Thread blocking problem caused by FileUtils.copyURLToFile under multi-threaded task and Java virtual machine stac

Introduction: While Java multi-threaded development brings benefits to programs, there are more and more problems caused by multi-threaded programs, and finding and analyzing problems for rookie programs turned out to be a headache. Below I will do a detailed analysis of the problems encountered in the process of using multi-threaded development programs in the project and share solutions.

Project description:
At work, I want to write a program to crawl a large number of pictures on a certain website. Traverse all the crawling tasks from HBase, open the fixed-size thread pool Executors.newFixedThreadPool(100), submit threads, and what each thread does is to use FileUtils.copyURLToFile to download images from Url and save them locally. The detailed code is as follows:

Main thread:

public static void getAllRecord (String tableName,String prefix,String dir) {
		 HTable table = null;
        try{
        	table = new HTable(conf, tableName);
             Scan s = new Scan();  

             s.setFilter(new PrefixFilter(prefix.getBytes()));
             ResultScanner ss = table.getScanner(s);
             ExecutorService executor = Executors.newFixedThreadPool(100);
             for(Result r:ss){
            	 try {
					TimeUnit.SECONDS.sleep(2);
				} catch (InterruptedException e) {
					// TODO Auto-generated catch block
					e.printStackTrace ();
				}
            	 Thread task = new Thread(new DownLoadPicTask(r,dir,tableName));
            	 executor.submit(task);

             }
             executor.shutdown();
        } catch (IOException e){  

        }finally{
          ...close the resource
        }
    }

Task thread:
public static String downloadFromUrl(String url,String dir,String cityName,String id) {  

        try {
            URL httpurl = new URL(url);
            String fileName = getFileNameFromUrl(url);
            System.out.println(fileName);
            File f = new File(dir + File.separator+ cityName+ File.separator+id+File.separator+ fileName);
            FileUtils.copyURLToFile(httpurl, f);

            FileInputStream fis = new FileInputStream(f);
            BufferedImage bufferedImg = ImageIO.read(fis);
            int imgWidth = bufferedImg.getWidth();
            int imgHeight = bufferedImg.getHeight();
            bufferedImg = null;
            fis.close();
            if(imgWidth<500&&imgHeight<500){
            	FileUtils.deleteQuietly(f);
            	return null;
            }
            return imgWidth + "," + imgHeight;
        } catch (Exception e) {
          return null;
        }

    }

Problem:

It has been executed for a long time. In theory, if the tasks are all executed, the thread pool will be destroyed and the main thread will end, but the result is no. The first thought is that there must be a deadlock somewhere. So open Java VisualVM to view.

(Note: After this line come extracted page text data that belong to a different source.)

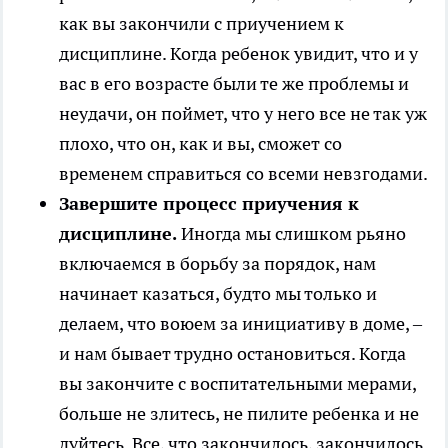
как вы закончили с приучением к
дисциплине. Когда ребенок увидит, что и у
вас в его возрасте были те же проблемы и
неудачи, он поймет, что у него все не так уж
плохо, что он, как и вы, сможет со
временем справиться со всеми невзгодами.
Завершите процесс приучения к
дисциплине.
Иногда мы слишком рьяно
включаемся в борьбу за порядок, нам
начинает казаться, будто мы только и
делаем, что воюем за инициативу в доме, –
и нам бывает трудно остановиться. Когда
вы закончите с воспитательными мерами,
больше не злитесь, не пилите ребенка и не
дуйтесь. Все, что закончилось, закончилось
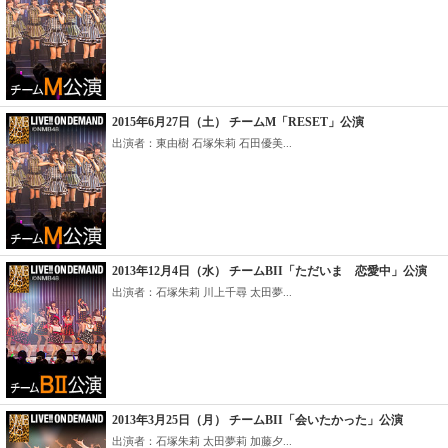
2015年6月27日（土） チームM「RESET」公演
出演者：東由樹 石塚朱莉 石田優美...
2013年12月4日（水） チームBII「ただいま 恋愛中」公演
出演者：石塚朱莉 川上千尋 太田夢...
2013年3月25日（月） チームBII「会いたかった」公演
出演者：石塚朱莉 太田夢莉 加藤夕...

It can be seen that pool-4 (that is, our own thread) is mostly in the waiting state.

Jstack calls out all stack information:
quote
"pool-4-thread-21" prio=6 tid=0x000000000d662800 nid=0x2364 waiting on condition [0x000000001175f000]
   java.lang.Thread.State: WAITING (parking)
at sun.misc.Unsafe.park(Native Method)
- parking to wait for  <0x0000000780faa230> (a java.util.concurrent.locks.AbstractQueuedSynchronizer$ConditionObject)
at java.util.concurrent.locks.LockSupport.park(LockSupport.java:186)
at java.util.concurrent.locks.AbstractQueuedSynchronizer$ConditionObject.await(AbstractQueuedSynchronizer.java:2043)
at java.util.concurrent.LinkedBlockingQueue.take(LinkedBlockingQueue.java:442)
at java.util.concurrent.ThreadPoolExecutor.getTask(ThreadPoolExecutor.java:1068)
at java.util.concurrent.ThreadPoolExecutor.runWorker(ThreadPoolExecutor.java:1130)
at java.util.concurrent.ThreadPoolExecutor$Worker.run(ThreadPoolExecutor.java:615)
at java.lang.Thread.run(Thread.java:745)

   Locked ownable synchronizers:
- None

"pool-4-thread-20" prio=6 tid=0x000000000d662000 nid=0x32f8 waiting on condition [0x00000000114ef000]
   java.lang.Thread.State: WAITING (parking)
at sun.misc.Unsafe.park(Native Method)
- parking to wait for  <0x0000000780faa230> (a java.util.concurrent.locks.AbstractQueuedSynchronizer$ConditionObject)
at java.util.concurrent.locks.LockSupport.park(LockSupport.java:186)
at java.util.concurrent.locks.AbstractQueuedSynchronizer$ConditionObject.await(AbstractQueuedSynchronizer.java:2043)
at java.util.concurrent.LinkedBlockingQueue.take(LinkedBlockingQueue.java:442)
at java.util.concurrent.ThreadPoolExecutor.getTask(ThreadPoolExecutor.java:1068)
at java.util.concurrent.ThreadPoolExecutor.runWorker(ThreadPoolExecutor.java:1130)
at java.util.concurrent.ThreadPoolExecutor$Worker.run(ThreadPoolExecutor.java:615)
at java.lang.Thread.run(Thread.java:745)

   Locked ownable synchronizers:
- None


There are about 100 thread stack information above, only two are listed here.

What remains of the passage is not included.